- **Activity**: Give a verbatim copy of the lines below, minus the pictures.

[Stored data entries]
..............................

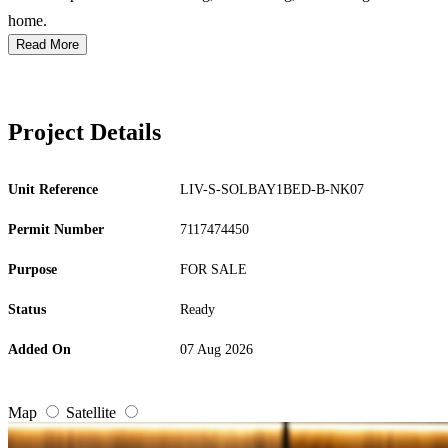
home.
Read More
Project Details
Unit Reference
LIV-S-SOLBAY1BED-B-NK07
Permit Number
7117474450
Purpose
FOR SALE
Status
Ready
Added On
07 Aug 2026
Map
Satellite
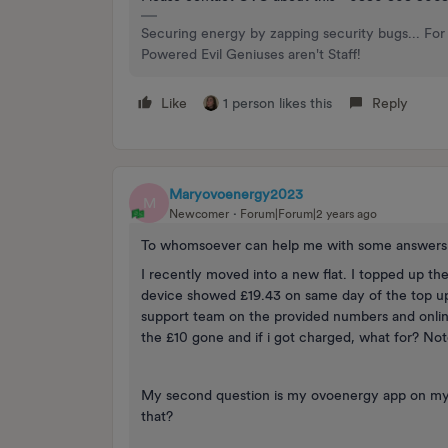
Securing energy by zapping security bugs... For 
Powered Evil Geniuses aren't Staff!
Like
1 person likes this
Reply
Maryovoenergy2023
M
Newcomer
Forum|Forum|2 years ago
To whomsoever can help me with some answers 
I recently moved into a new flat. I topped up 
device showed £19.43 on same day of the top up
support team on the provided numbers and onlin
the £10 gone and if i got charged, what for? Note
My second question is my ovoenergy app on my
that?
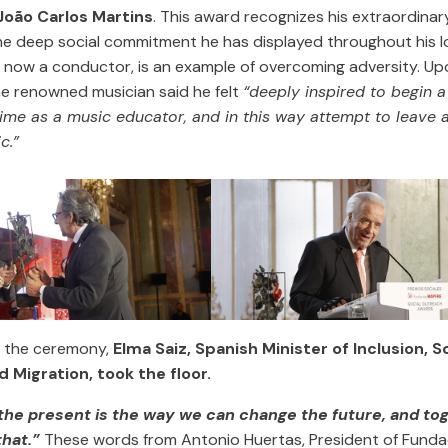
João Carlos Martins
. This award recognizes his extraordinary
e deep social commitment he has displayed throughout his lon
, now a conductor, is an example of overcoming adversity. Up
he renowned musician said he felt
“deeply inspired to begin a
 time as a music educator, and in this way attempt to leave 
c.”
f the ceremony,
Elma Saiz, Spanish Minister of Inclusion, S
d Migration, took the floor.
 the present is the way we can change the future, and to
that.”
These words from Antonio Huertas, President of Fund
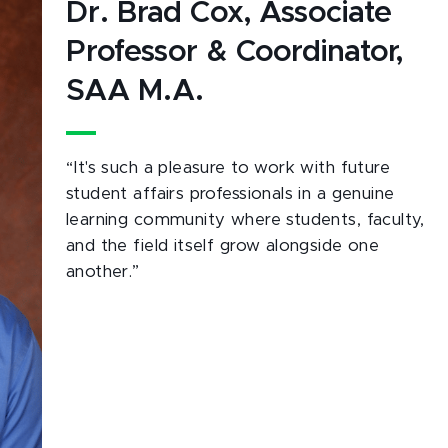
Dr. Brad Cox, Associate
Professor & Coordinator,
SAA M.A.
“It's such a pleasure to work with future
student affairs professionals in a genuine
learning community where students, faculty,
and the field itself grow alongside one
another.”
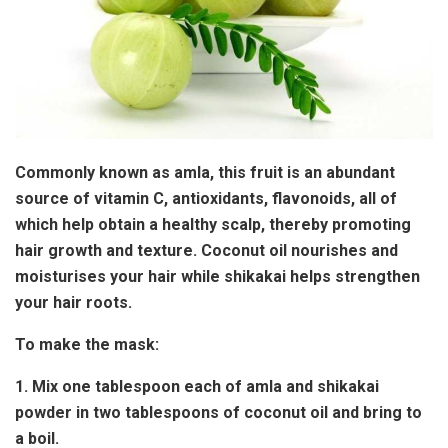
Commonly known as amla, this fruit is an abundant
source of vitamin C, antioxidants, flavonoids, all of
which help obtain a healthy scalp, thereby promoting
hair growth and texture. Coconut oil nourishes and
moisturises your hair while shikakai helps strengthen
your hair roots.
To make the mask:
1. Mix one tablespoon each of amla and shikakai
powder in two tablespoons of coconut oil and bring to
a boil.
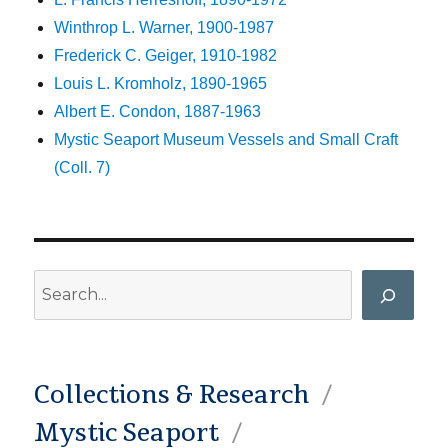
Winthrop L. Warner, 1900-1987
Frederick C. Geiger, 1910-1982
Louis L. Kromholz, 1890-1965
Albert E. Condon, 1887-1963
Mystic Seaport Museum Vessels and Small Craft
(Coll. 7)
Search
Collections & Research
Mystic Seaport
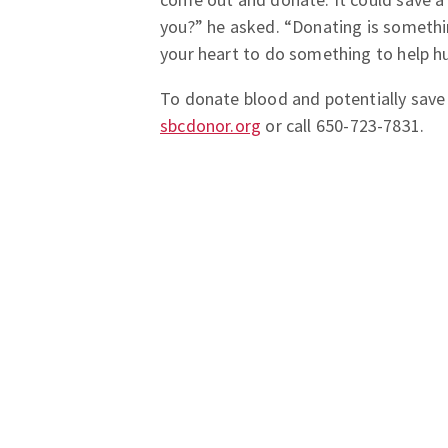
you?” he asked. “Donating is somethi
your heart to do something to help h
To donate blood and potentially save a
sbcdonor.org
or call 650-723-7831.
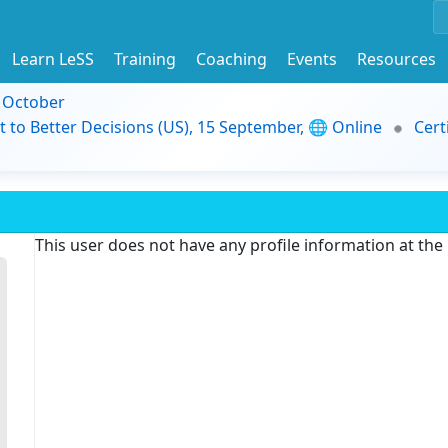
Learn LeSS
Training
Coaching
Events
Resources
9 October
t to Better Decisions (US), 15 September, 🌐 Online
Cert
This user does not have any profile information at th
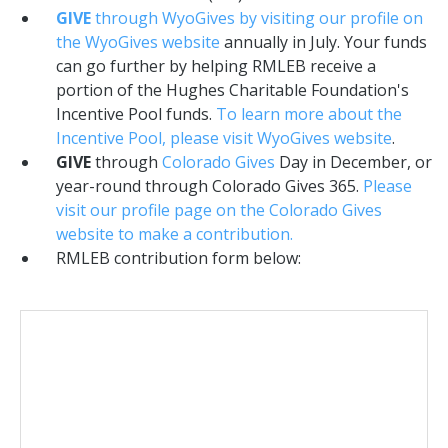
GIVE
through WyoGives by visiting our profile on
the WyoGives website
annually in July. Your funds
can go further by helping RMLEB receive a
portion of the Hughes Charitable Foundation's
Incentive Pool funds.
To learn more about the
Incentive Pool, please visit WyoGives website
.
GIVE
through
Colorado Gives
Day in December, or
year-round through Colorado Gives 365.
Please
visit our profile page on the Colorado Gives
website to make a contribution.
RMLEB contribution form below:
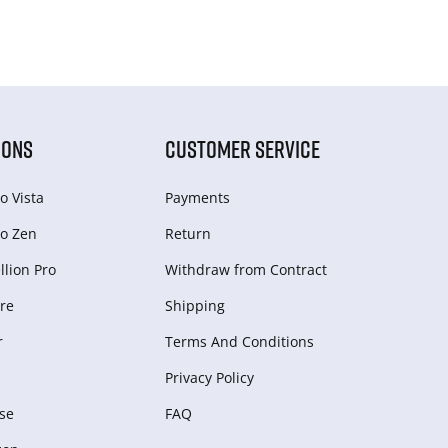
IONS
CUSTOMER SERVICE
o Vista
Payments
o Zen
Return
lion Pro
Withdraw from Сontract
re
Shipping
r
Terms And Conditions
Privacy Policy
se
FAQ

..............................

- **Reply to the exercise**:
home.
Read More
Project Details
Unit Reference
LIV-S-SOLBAY1BED-B-NK07
Permit Number
7117474450
Purpose
FOR SALE
Status
Ready
Added On
07 Aug 2026
Map
Satellite
Securing energy by zapping security bugs... For 
Powered Evil Geniuses aren't Staff!
Like
1 person likes this
Reply
Maryovoenergy2023
M
Newcomer
Forum|Forum|2 years ago
To whomsoever can help me with some answers 
I recently moved into a new flat. I topped up 
device showed £19.43 on same day of the top up
support team on the provided numbers and onlin
the £10 gone and if i got charged, what for? Note
My second question is my ovoenergy app on my
that?
João Carlos Martins
. This award recognizes his extraordinary
e deep social commitment he has displayed throughout his lon
, now a conductor, is an example of overcoming adversity. Up
he renowned musician said he felt
“deeply inspired to begin a
 time as a music educator, and in this way attempt to leave 
c.”
f the ceremony,
Elma Saiz, Spanish Minister of Inclusion, S
d Migration, took the floor.
 the present is the way we can change the future, and to
that.”
These words from Antonio Huertas, President of Fund
Dr. Brad Cox, Associate
Professor & Coordinator,
SAA M.A.
“It's such a pleasure to work with future
student affairs professionals in a genuine
learning community where students, faculty,
and the field itself grow alongside one
another.”
Commonly known as amla, this fruit is an abundant
source of vitamin C, antioxidants, flavonoids, all of
which help obtain a healthy scalp, thereby promoting
hair growth and texture. Coconut oil nourishes and
moisturises your hair while shikakai helps strengthen
your hair roots.
To make the mask:
1. Mix one tablespoon each of amla and shikakai
powder in two tablespoons of coconut oil and bring to
a boil.
Winthrop L. Warner, 1900-1987
Frederick C. Geiger, 1910-1982
Louis L. Kromholz, 1890-1965
Albert E. Condon, 1887-1963
Mystic Seaport Museum Vessels and Small Craft
(Coll. 7)
Search
Collections & Research
Mystic Seaport
you?” he asked. “Donating is somethi
your heart to do something to help h
To donate blood and potentially save a
sbcdonor.org
or call 650-723-7831.
Learn LeSS
Training
Coaching
Events
Resources
9 October
t to Better Decisions (US), 15 September, 🌐 Online
Cert
This user does not have any profile information at th
GIVE
through WyoGives by visiting our profile on
the WyoGives website
annually in July. Your funds
can go further by helping RMLEB receive a
portion of the Hughes Charitable Foundation's
Incentive Pool funds.
To learn more about the
Incentive Pool, please visit WyoGives website
.
GIVE
through
Colorado Gives
Day in December, or
year-round through Colorado Gives 365.
Please
visit our profile page on the Colorado Gives
website to make a contribution.
RMLEB contribution form below:
IONS
CUSTOMER SERVICE
o Vista
Payments
o Zen
Return
lion Pro
Withdraw from Сontract
re
Shipping
r
Terms And Conditions
Privacy Policy
se
FAQ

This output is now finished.